Bulle IA : comment s’en protéger ?

En quelques années, l’enthousiasme autour de l’IA a propulsé certaines valorisations à des niveaux historiques. Mais cet emballement pose une question essentielle : sommes-nous face à une innovation durable ou à une bulle financière en formation ? Pour les épargnants, comprendre les risques liés à la bulle IA est devenu indispensable afin de protéger son épargne sans renoncer aux opportunités de long terme.

Bulle IA

Comprendre l’écosystème de l’intelligence artificielle en 2026

Avant d’évaluer le risque de bulle, il est indispensable de comprendre comment la chaîne de valeur de l’IA est structurée et où se concentre réellement la création de valeur économique. Contrairement à l’image d’un secteur unifié, l’intelligence artificielle repose sur un écosystème fragmenté, fortement capitalistique, et encore largement déficitaire pour une partie de ses acteurs.

Les grandes briques de l’écosystème IA

L’écosystème de l’intelligence artificielle s’organise autour de quatre niveaux bien distincts, qui ne captent ni les mêmes revenus ni les mêmes marges.

Les fournisseurs de matériel et d’infrastructures physiques

À la base de l’IA se trouvent les infrastructures lourdes : puces spécialisées, centres de données, réseaux électriques et capacités de refroidissement.

Ces acteurs supportent des investissements massifs, mais bénéficient aujourd’hui de la plus forte visibilité économique.
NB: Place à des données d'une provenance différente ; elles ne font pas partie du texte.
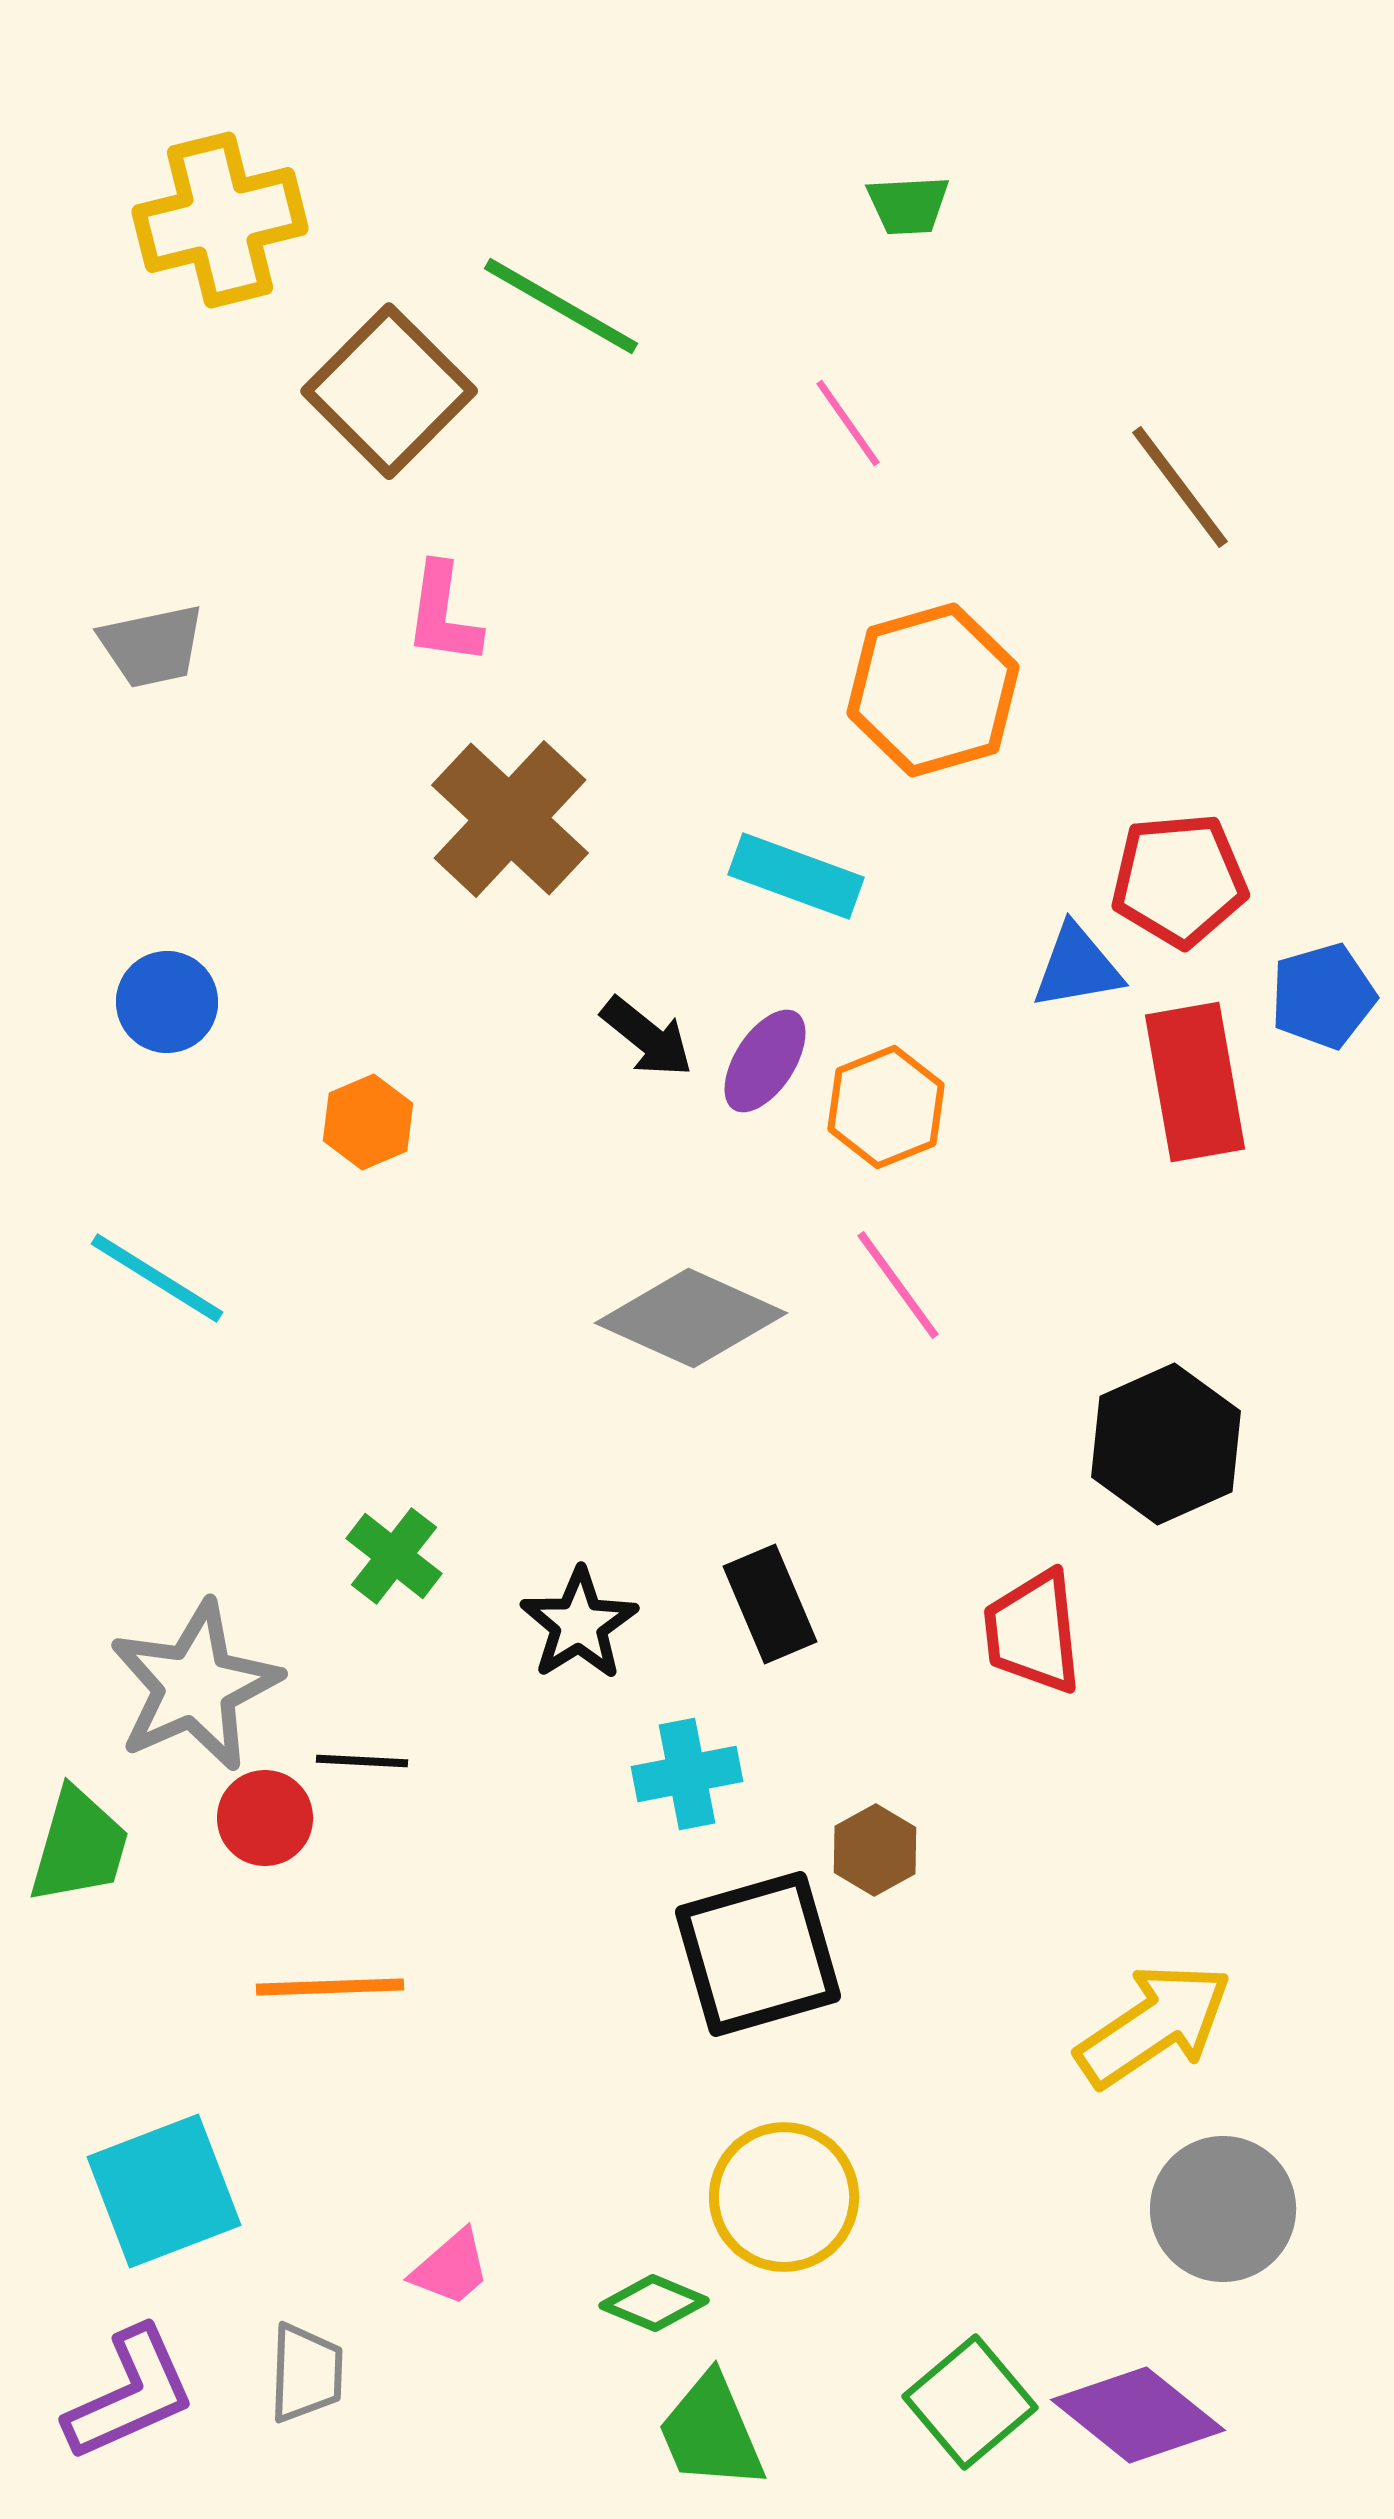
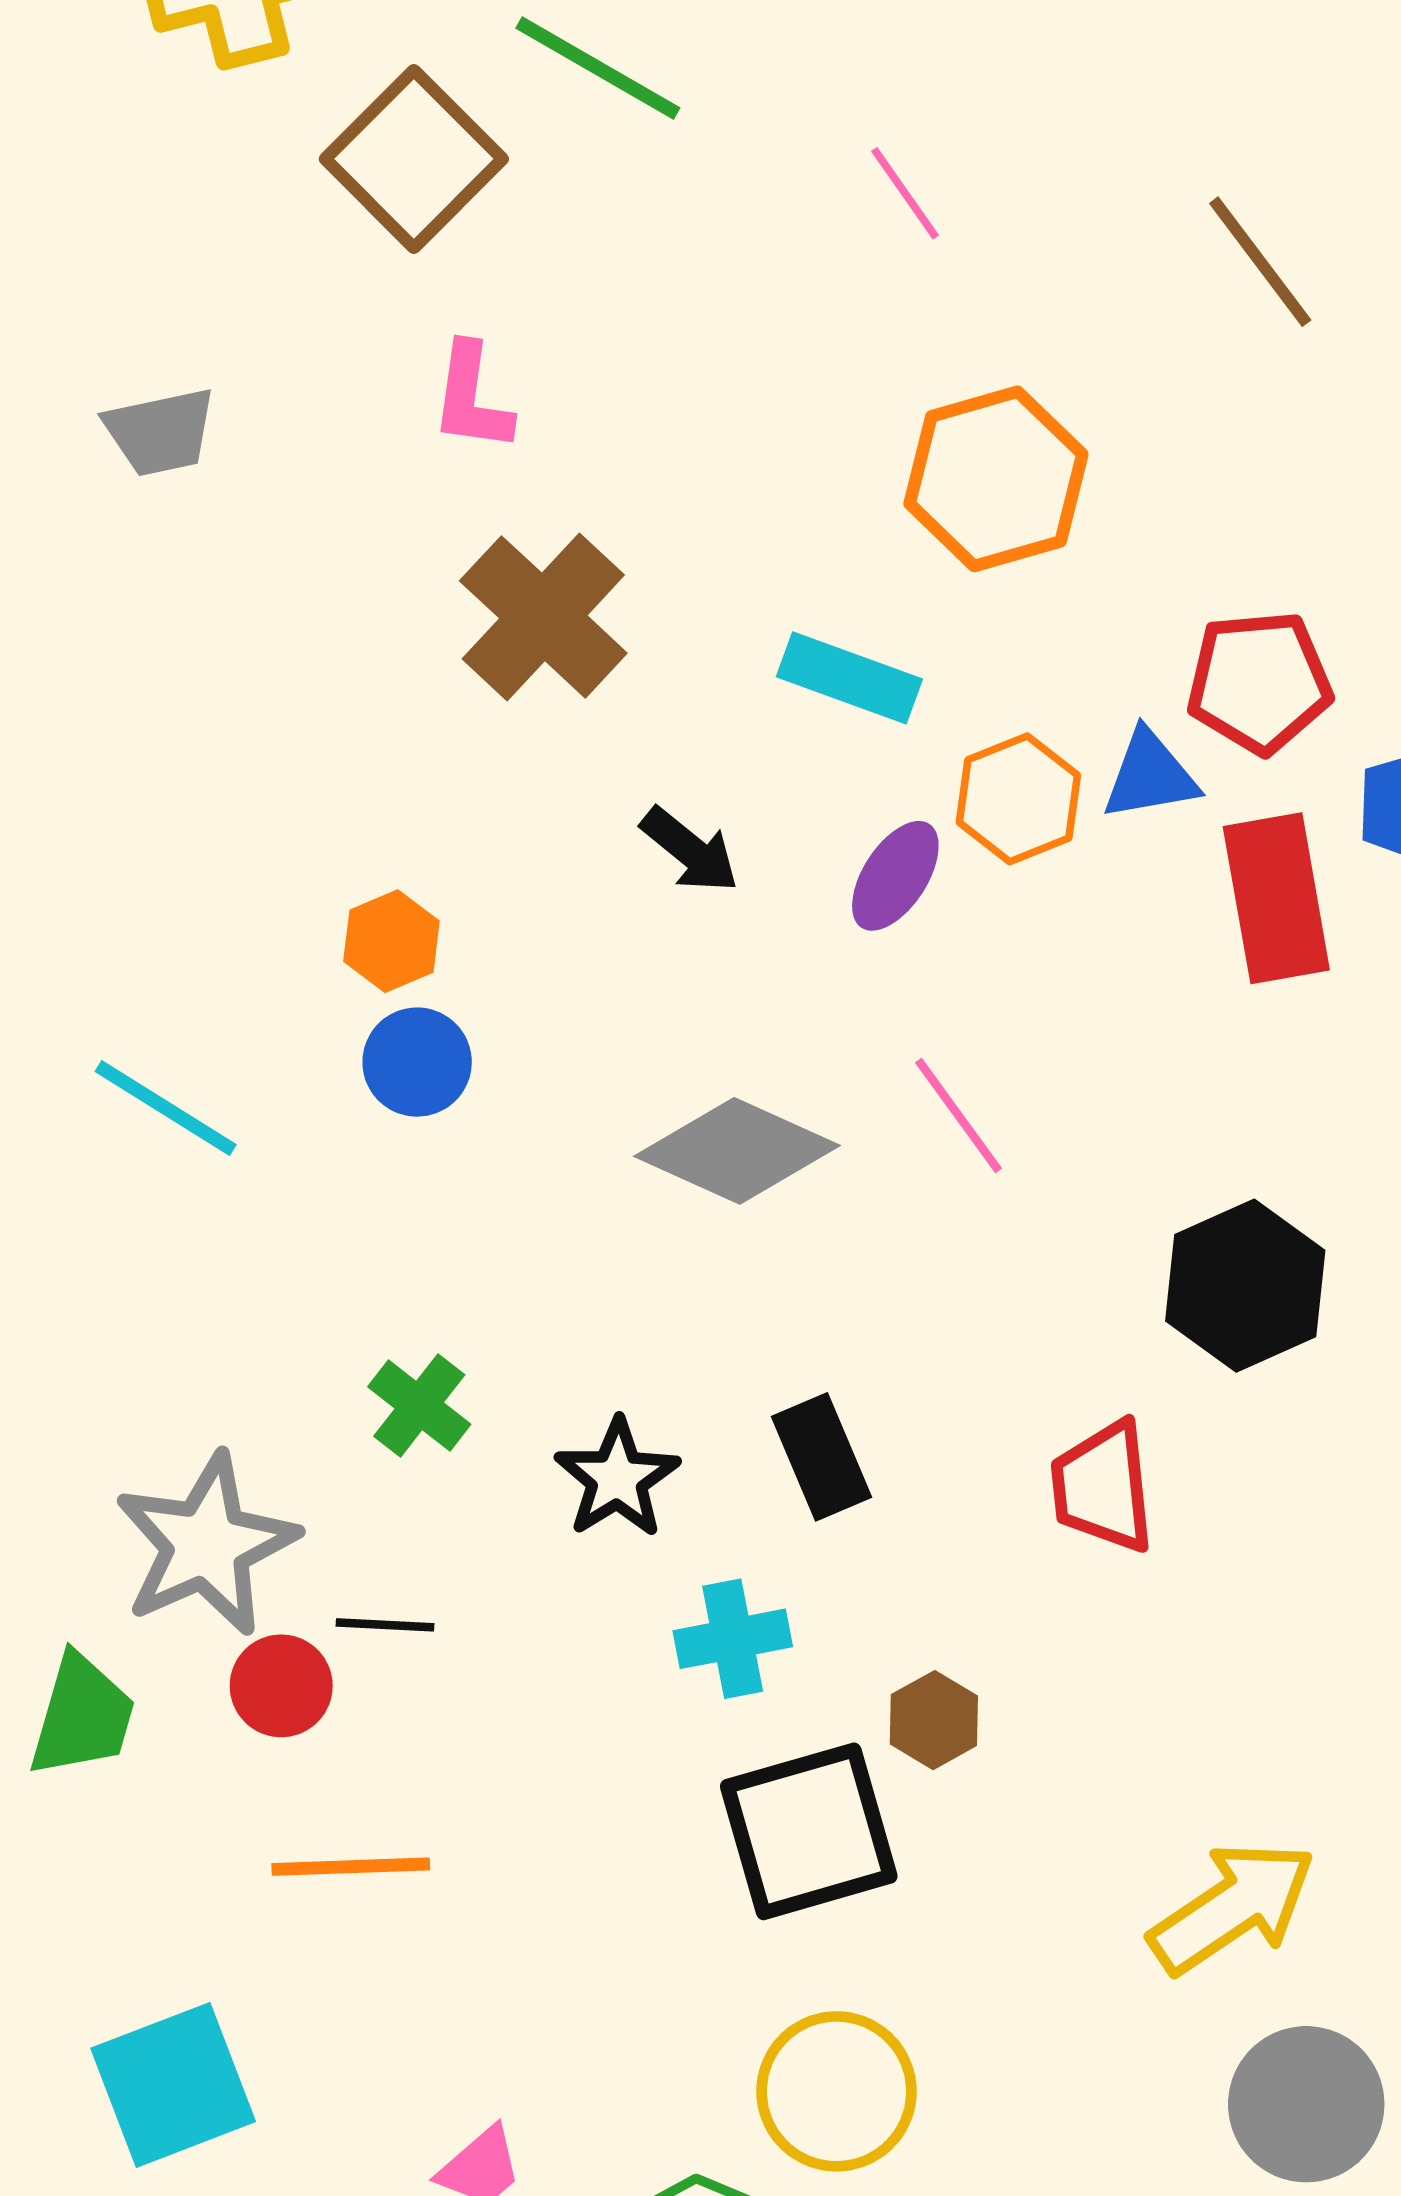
blue circle: (167, 1002) -> (417, 1062), moved
purple ellipse: (765, 1061) -> (895, 876), moved
orange hexagon: (886, 1107) -> (1018, 799), moved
Le marché est dominé par quelques fournisseurs clés de semi-conducteurs, au premier rang desquels Nvidia, dont les puces sont devenues indispensables à l’entraînement et à l’exécution des modèles d’IA.

Ce segment concentre une part importante des flux financiers liés à l’IA.

Les fournisseurs de cloud et de puissance de calcul

Les infrastructures matérielles sont exploitées par les grands acteurs du cloud, qui louent la puissance de calcul aux développeurs de modèles et aux entreprises. Ces acteurs jouent un rôle d’intermédiaires incontournables, captant des revenus récurrents via des contrats de long terme, mais au prix d’investissements continus en data centers et en énergie.

Les développeurs de modèles d’IA

Ce sont les acteurs les plus visibles médiatiquement, mais pas nécessairement les plus rentables. Les grands modèles de langage, développés par des entreprises comme OpenAI, Google (Alphabet) ou Anthropic, nécessitent des coûts d’entraînement et d’inférence extrêmement élevés.

Leur modèle économique repose principalement sur des abonnements, des licences ou des appels d’API, qui peinent encore à couvrir durablement :

  • les coûts d’infrastructure,
  • les dépenses de recherche,
  • et l’amortissement des investissements passés.


Les utilisateurs finaux (entreprises et particuliers)

Les entreprises et les particuliers consomment l’IA via des outils intégrés, des logiciels ou des services automatisés. Pour les entreprises, l’adoption repose sur une promesse de gains de productivité (ou la création de nouveaux services utilisant l’IA), encore très inégale selon les usages et les secteurs. Pour les particuliers, l’usage est souvent intensif, mais faiblement monétisé.

Où se concentre réellement la création de valeur en 2026 ?

En 2026, la création de valeur économique liée à l’IA est largement concentrée en amont de la chaîne, principalement chez les fournisseurs de matériel et d’infrastructures. Ce sont eux qui bénéficient aujourd’hui :

  • de flux financiers immédiats,
  • de carnets de commandes élevés,
  • et d’une visibilité accrue sur leurs revenus.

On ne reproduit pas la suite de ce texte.